In fact, I would argue that if we valorize killing for its own sake, we contribute to the kind of culture that produces sick people like the accused leaders of a group of soldiers who are facing charges of murdering Afghan civilians. If those men did what they’re accused of, the leaders clearly have several things wrong with them, but just the idea that they could get other people to go along with them speaks to the lack of a warrior ethos centered on honor. The kind of honor we ought to be praising and highlighting is the kind that kills when necessary, yes, but only when necessary. And the kind that saves when possible. Like SSG Giunta. Thank you, Sergeant Giunta, and I honor you, and your comrades, because you deserve it.

Veterans’ Day and the choices military folks make

Irony is good for the blood, or so my friends tell me. My blood got a boost today when partway into the afternoon of a beautiful federal holiday that my husband and I were enjoying together, he got a call that he had to go in to the office. Now he’ll be there until 10 or 11pm. He’ll probably get comp time for this, which is nice, but our plans for dinner went out the window. On Veterans’ Day. Because he’s military. Yup, I feel my blood getting stronger by the minute!

Seriously, though, I know this isn’t big as military issues go, so let me give you a heads-up about one that is: Operation Circle Care by Circle Sanctuary. Circle Sanctuary does some great military ministry, and this is part of it. They’re working on sending care packages to Pagan troops who are overseas. You can help: you can donate goods to be used in care packages, or you can donate funds to help send the packages. Head over to their page and see if you can contribute!

In his post for today, Jason at The Wild Hunt covers OCC, but the second part to his post is also interesting: called “A Warrior’s Conscientious Objection,” Jason tells of a report that calls on the government and the military to make it possible for soldiers to object on grounds of conscience to individual conflicts. While I understand, deeply, how this could be seen as a great advance by many people, I have to say that I don’t see how it could be possible in today’s military. I’m all in favor of deeply considering ethical choices. I’m also the first person to say, loudly, that the military doesn’t work by giving orders that demand instant, unquestioning, unthinking obedience. But this kind of pick-and-choose may not be possible because of how the military works today.
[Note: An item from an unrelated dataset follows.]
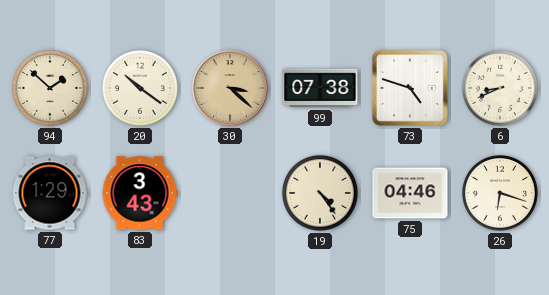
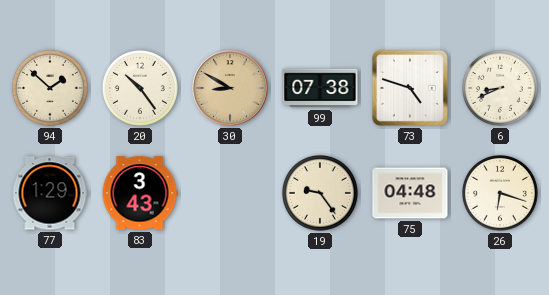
20: 10:21 -> 10:24
30: 3:22 -> 8:50
19: 4:24 -> 9:24
75: 04:46 -> 04:48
People tend to think of “the Iraq war” or “the war in Afghanistan” as a thing, a single, discernible entity. But even if that were ever true – and I would argue that for those with ethical objections, it probably wasn’t – it’s definitely not true today. It would be almost impossible to allow serving soldiers to object to participation in a particular conflict because there are thousands of actions throughout the day that any serving soldier makes that may be tied up with a particular conflict to wildly varying degrees. My husband’s job on the staff means that even as someone planning for the future, he’s actively caught up in how the conflicts today are being handled; what do we buy, given that we’ve got these wars now, and these other possibilities in the future? How do we adjust the budget to balance present and future? And so on – my husband would be literally paralyzed if he had to decide, before working on any project, whether that project was supporting the Iraq war, for example, and whether it was supporting the Iraq war too much for his conscience. More than that, his office would be paralyzed. Anything he opted out of would get dumped to other people, and because no one could predict that reliably (it is his individual conscience, after all) the workload on other individuals would be wildly varying. And it keeps going: staffing needs might change, which might prompt budgetary reviews, which prompt soul-searching….and so on.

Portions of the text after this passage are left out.